Throughout history and amongst all cultures and religions, major life events have been marked by both traditional and informal customs. There is some evidence, although nothing definitive, that the arrival of a new baby has been celebrated since the time of ancient Egypt.

The Victorian baby shower was the grandmother of today's modern showers. In the Victorian times of the late 1800s, ladies would organize afternoon tea parties for new mothers. At that time only wealthy families held these celebrations, the celebration was held after the child was born and was only attended by ladies. Gifts to the new mother were generally handmade.

By the early 20th century, the baby shower was born. Modelled after bridal showers, the tea parties of the late 19th century developed into more traditional and baby focused tea parties. These parties too were celebrated only by wealthy families after the child was born, and attended by women only. As many ladies would carry sun umbrellas to afternoon tea, the sun umbrella became forever associated with baby showers.
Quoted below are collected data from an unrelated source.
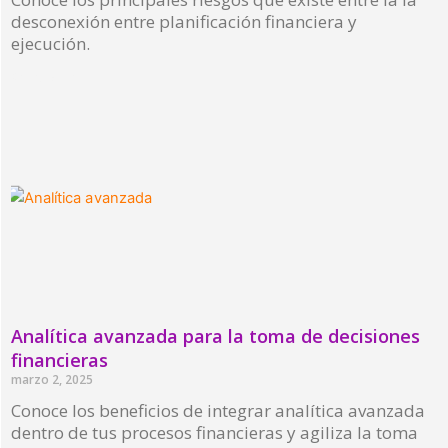
desconexión entre planificación financiera y
ejecución.
Read More »
Analítica avanzada para la toma de decisiones
financieras
marzo 2, 2025
Conoce los beneficios de integrar analítica avanzada
dentro de tus procesos financieras y agiliza la toma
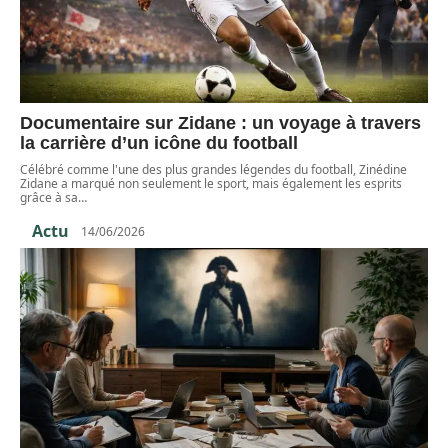
Documentaire sur Zidane : un voyage à travers
la carrière d’un icône du football
Célébré comme l'une des plus grandes légendes du football, Zinédine
Zidane a marqué non seulement le sport, mais également les esprits
grâce à sa
…
Actu
14/06/2026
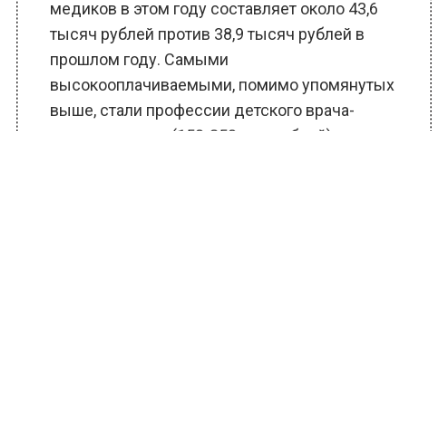
медиков в этом году составляет около 43,6
тысяч рублей против 38,9 тысяч рублей в
прошлом году. Самыми
высокооплачиваемыми, помимо упомянутых
выше, стали профессии детского врача-
отоларинголога (150-350 тыс рублей),
главврача-невролога (200-250 тыс рублей),
косметолога-дерматовенеролога (150-250
тыс рублей).
Ранее Вести Московского региона
сообщали,
что врач Эсауленко
предупредила о тройной эпидемии вирусов
в текущем сезоне.
БОЛЬШЕ АКТУАЛЬНЫХ НОВОСТЕЙ И ЭКСКЛЮЗИВНЫХ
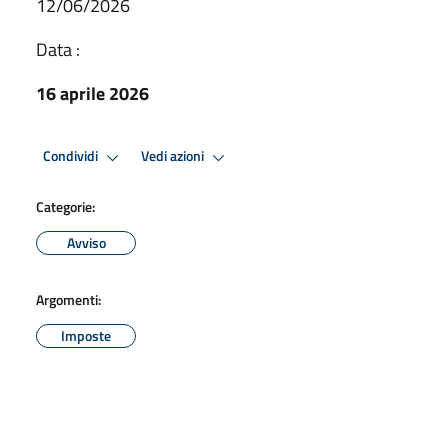
12/06/2026
Data :
16 aprile 2026
Condividi
Vedi azioni
Categorie:
Avviso
Argomenti:
Imposte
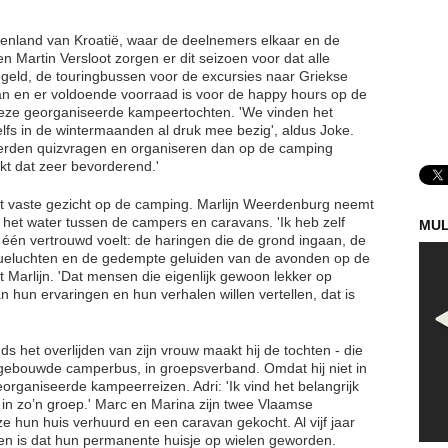
nenland van Kroatië, waar de deelnemers elkaar en de
 Martin Versloot zorgen er dit seizoen voor dat alle
geld, de touringbussen voor de excursies naar Griekse
aan en er voldoende voorraad is voor de happy hours op de
deze georganiseerde kampeertochten. 'We vinden het
elfs in de wintermaanden al druk mee bezig', aldus Joke.
erden quizvragen en organiseren dan op de camping
kt dat zeer bevorderend.'
het vaste gezicht op de camping. Marlijn Weerdenburg neemt
in het water tussen de campers en caravans. 'Ik heb zelf
MUL
één vertrouwd voelt: de haringen die de grond ingaan, de
becueluchten en de gedempte geluiden van de avonden op de
t Marlijn. 'Dat mensen die eigenlijk gewoon lekker op
 hun ervaringen en hun verhalen willen vertellen, dat is
s het overlijden van zijn vrouw maakt hij de tochten - die
gebouwde camperbus, in groepsverband. Omdat hij niet in
 georganiseerde kampeerreizen. Adri: 'Ik vind het belangrijk
 in zo’n groep.' Marc en Marina zijn twee Vlaamse
hun huis verhuurd en een caravan gekocht. Al vijf jaar
en is dat hun permanente huisje op wielen geworden.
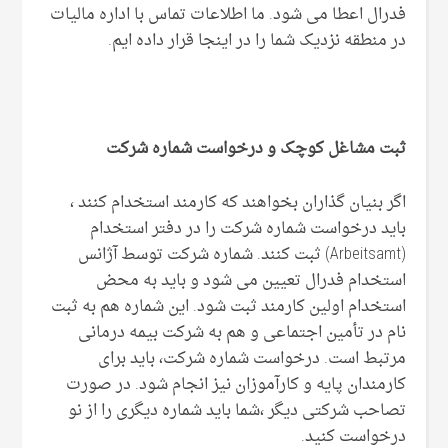
فدرال اعطا می شود. ما اطلاعات تماس با اداره مالیات
در منطقه نزدیک شما را در اینجا قرار داده ایم.
ثبت مشاغل کوچک و درخواست شماره شرکت
اگر بنیان گذاران بخواهند که کارمند استخدام کنند ،
باید درخواست شماره شرکت را در دفتر استخدام
(Arbeitsamt) ثبت کنند. شماره شرکت توسط آژانس
استخدام فدرال تعیین می شود و باید به محض
استخدام اولین کارمند ثبت شود. این شماره هم به ثبت
نام در تأمین اجتماعی و هم به شرکت بیمه درمانی
مرتبط است. درخواست شماره شرکت، باید برای
کارمندان پایه و کارآموزان نیز انجام شود. در صورت
تصاحب شرکتی دیگر ،شما باید شماره دیگری را از نو
درخواست کنید.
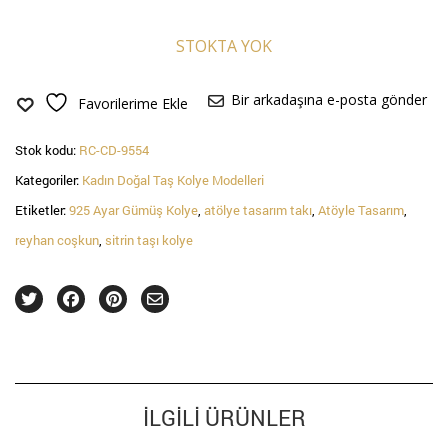
STOKTA YOK
Bir arkadaşına e-posta gönder
Favorilerime Ekle
Stok kodu:
RC-CD-9554
Kategoriler:
Kadın Doğal Taş Kolye Modelleri
Etiketler:
925 Ayar Gümüş Kolye
,
atölye tasarım takı
,
Atöyle Tasarım
,
reyhan coşkun
,
sitrin taşı kolye
İLGILI ÜRÜNLER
Baby showers as we know them today grew in popularity during the baby boom of post World War II United States. At that point they became parties celebrated prior to the arrival of the baby. Close friends and family of the mom-to-be were invited to shower her with useful gifts for the new baby. As parenting was still seen as the mother's role, these parties were still only attended by women. Generally a shower was only thrown for the first born child.

Today baby showers are customary and take on all sorts of forms from the most informal to a catered party at a country club or restaurant. They may be celebrated for a first child or a fourth. Men and children are generally invited. Gifts may be personal, useful or light-hearted and party games are the norm.